**What the task asks:**
Please produce a character-exact copy of the listing that follows, omitting all images.
---------------
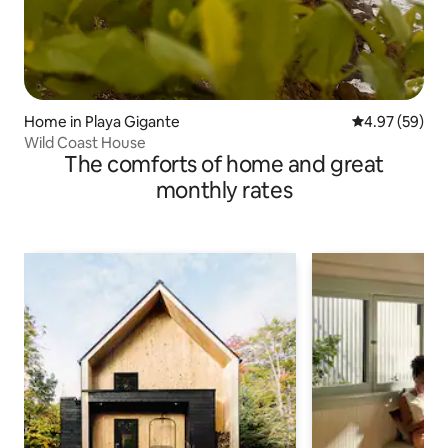
Home in Playa Gigante
4.97 out of 5 
4.97 (59)
Wild Coast House
The comforts of home and great
monthly rates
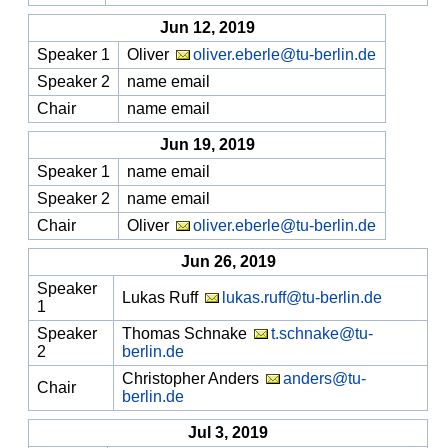
Jun 12, 2019
Speaker 1
Oliver
oliver.eberle@tu-berlin.de
Speaker 2
name email
Chair
name email
Jun 19, 2019
Speaker 1
name email
Speaker 2
name email
Chair
Oliver
oliver.eberle@tu-berlin.de
Jun 26, 2019
Speaker
Lukas Ruff
lukas.ruff@tu-berlin.de
1
Speaker
Thomas Schnake
t.schnake@tu-
2
berlin.de
Christopher Anders
anders@tu-
Chair
berlin.de
Jul 3, 2019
---------------
**Solution to this exercise:**
Home in Playa Gigante
4.97 out of 5 
4.97 (59)
Wild Coast House
The comforts of home and great
monthly rates
Jun 12, 2019
Speaker 1
Oliver
oliver.eberle@tu-berlin.de
Speaker 2
name email
Chair
name email
Jun 19, 2019
Speaker 1
name email
Speaker 2
name email
Chair
Oliver
oliver.eberle@tu-berlin.de
Jun 26, 2019
Speaker
Lukas Ruff
lukas.ruff@tu-berlin.de
1
Speaker
Thomas Schnake
t.schnake@tu-
2
berlin.de
Christopher Anders
anders@tu-
Chair
berlin.de
Jul 3, 2019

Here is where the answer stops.